Lawrence Goulder, Marc Hafstead, GyuRim Kim, and Xianling Long

Publication

Working Paper

Reading time

1 minute

This paper assesses the impacts across US household income groups of carbon taxes of various designs. We consider both the source-side impacts (reflecting how policies affect nominal wage, capital, and transfer incomes) and the use-side impacts (reflecting how policies alter the real prices of goods and services purchased by households). We apply an integrated general equilibrium framework with extended measures of the source- and use-side impacts that add up to the overall welfare impact. Our results indicate that the distributional impacts depend importantly on the nature of revenue recycling and the treatment of transfer income. In the absence of targeted compensation to achieve distributional objectives, the use-side impacts tend to be regressive, while the source-side impacts are progressive. The progressive source-side impacts tend to fully offset the regressive use-side impacts. Both the source- and use-side impacts are considerably larger once one takes into account the more comprehensive welfare measures introduced in this study.
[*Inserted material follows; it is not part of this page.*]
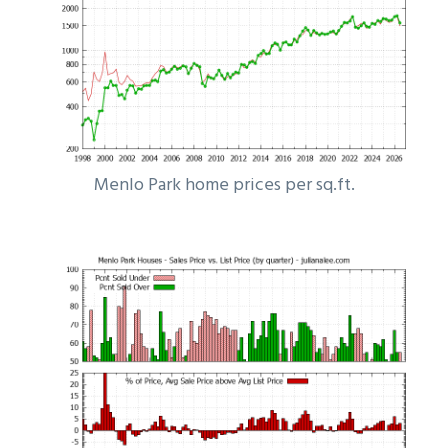
Menlo Park home prices per sq.ft.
The efficiency costs of targeted compensation to achieve distributional objectives depend critically on the recycling method and compensation target. These costs are an order of magnitude higher when the revenues that remain after compensation are used for corporate income tax cuts than when the remaining revenues are used in other ways. Efficiency costs also rise dramatically when targeted compensation extends beyond the lowest income quintiles.

Key findings

  • We consider the impacts of policies on both the prices of goods and services (use side) and on income (source side).
  • We find that the use-side impacts - reflecting changes in the prices of goods and services – are regressive.
  • The source-side impacts - reflecting changes in nominal wage, capital, and transfer incomes – tend to be progressive.
  • Under policies without compensation, progressive source-side impacts tend to offset fully the regressive use-side impacts.
  • The efficiency costs of targeted compensation depend critically on the recycling method and compensation target.